Synthesis of SnO2/Sn@carbon nanospheres dispersed in the interspaces of a three-dimensional SnO2/Sma.carbon nanowires network, and their application as an anode material for lithium-ion batteries

In this work, a peculiar nanostructure of SnO2/Sn@carbon nanospheres dispersed in the interspaces of a three-dimensional SnO2/Sn@carbon nanowires network composite (denoted as SnO2/Sn@C) has been successfully fabricated by a facile strategy and confirmed by scanning electron microscopy, transmission electron microscopy, high-resolution transmission electron microscopy, X-ray diffraction, laser Raman spectroscopy, Brunauer-Emmett-Teller method, energy dispersive X-ray spectrometry, and X-ray photoelectron spectroscopy characterization, illustrating the combination of the nanospheres and the 3-dimensional nanowires network.
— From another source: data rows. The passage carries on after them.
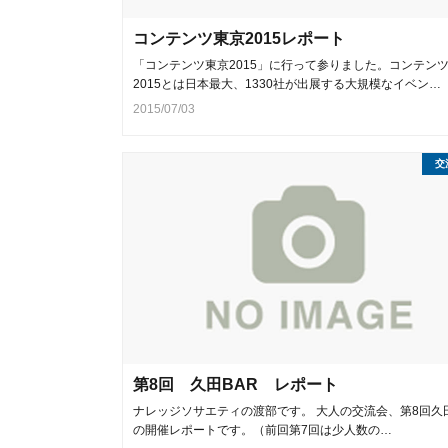
コンテンツ東京2015レポート
「コンテンツ東京2015」に行って参りました。コンテン
2015とは日本最大、1330社が出展する大規模なイベン…
2015/07/03
交
第8回 久田BAR レポート
ナレッジソサエティの渡部です。 大人の交流会、第8回久田
の開催レポートです。（前回第7回は少人数の…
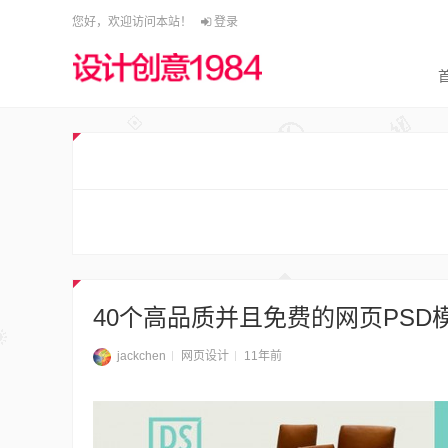
您好，欢迎访问本站！
登录
40个高品质并且免费的网页PSD
jackchen
网页设计
11年前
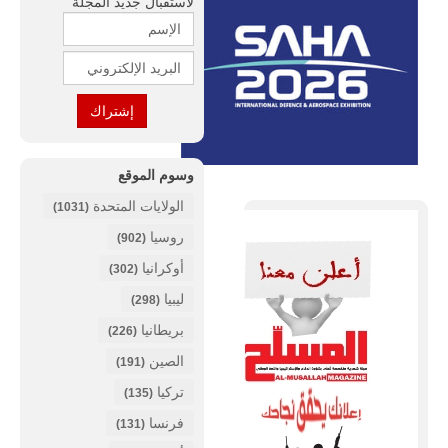
لأستقبال جديد المجلة
وسوم الموقع
الولايات المتحدة
(1031)
روسيا
(902)
أوكرانيا
(302)
ليبيا
(298)
بريطانيا
(226)
الصين
(191)
تركيا
(135)
فرنسا
(131)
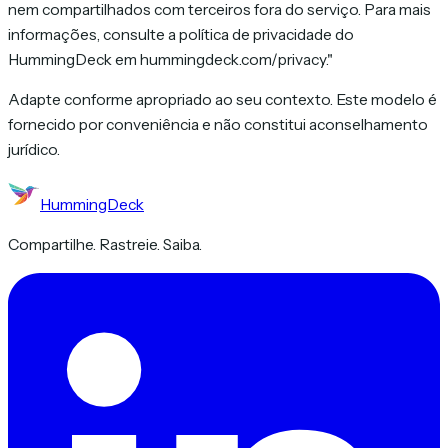
nem compartilhados com terceiros fora do serviço. Para mais
informações, consulte a política de privacidade do
HummingDeck em hummingdeck.com/privacy."
Adapte conforme apropriado ao seu contexto. Este modelo é
fornecido por conveniência e não constitui aconselhamento
jurídico.
HummingDeck
Compartilhe. Rastreie. Saiba.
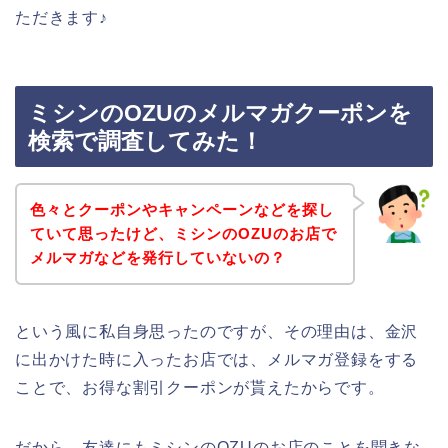
ただきます♪
ミシンのOZUのメルマガクーポンを
検索で調査してみた！
色々とクーポンやキャンペーンなどを探し
ていて思ったけど、ミシンのOZUのお店で
メルマガなどを発行していないの？
という風に私自身思ったのですが、その理由は、金沢
に出かけた時に入ったお店では、メルマガ登録をする
ことで、お得な割引クーポンが貰えたからです。
だから、友達にもミシンのOZUのお店のことを聞きな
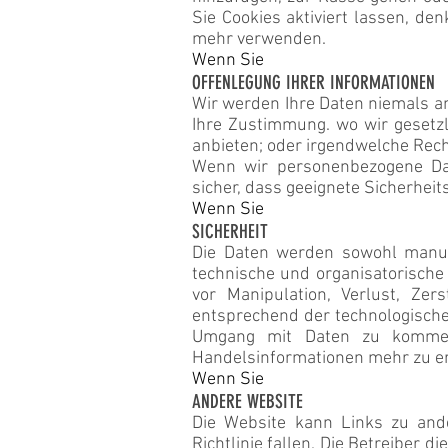
Sie Cookies aktiviert lassen, 
mehr verwenden.
Wenn Sie
OFFENLEGUNG IHRER INFORMATIONEN
Wir werden Ihre Daten niemals a
Ihre Zustimmung. wo wir gesetzl
anbieten; oder irgendwelche Rec
Wenn wir personenbezogene Dat
sicher, dass geeignete Sicherhe
Wenn Sie
SICHERHEIT
Die Daten werden sowohl manuel
technische und organisatorische
vor Manipulation, Verlust, Ze
entsprechend der technologischen
Umgang mit Daten zu kommerz
Handelsinformationen mehr zu er
Wenn Sie
ANDERE WEBSITE
Die Website kann Links zu ande
Richtlinie fallen. Die Betreiber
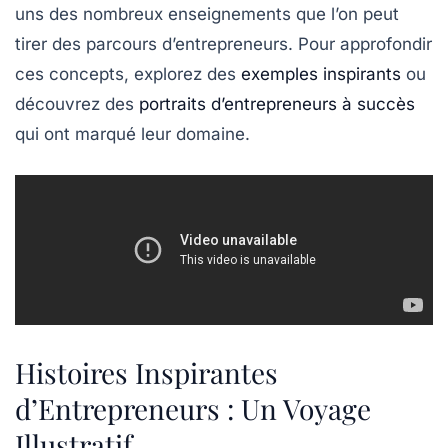
uns des nombreux enseignements que l’on peut
tirer des parcours d’entrepreneurs. Pour approfondir
ces concepts, explorez des
exemples inspirants
ou
découvrez des
portraits d’entrepreneurs à succès
qui ont marqué leur domaine.
Histoires Inspirantes
d’Entrepreneurs : Un Voyage
Illustratif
This architecture effectively withstands the volume change and restricts the agglomeration of SnO2/Sn during the cycling process. Moreover, the SnO2/Sn distributed in carbon matrix and the SnO2/Sn@carbon nanospheres dispersed in interspaces of three-dimensional SnO2/Sn@carbon nanowires network facilitate electron and ion transport throughout the electrode. As a result, this composite exhibits excellent performance as a potential anode material for lithium ion batteries and delivers a reversible capacity of 678.6 mA h g(-1) at 800 mA g(-1), even after 500 cycles.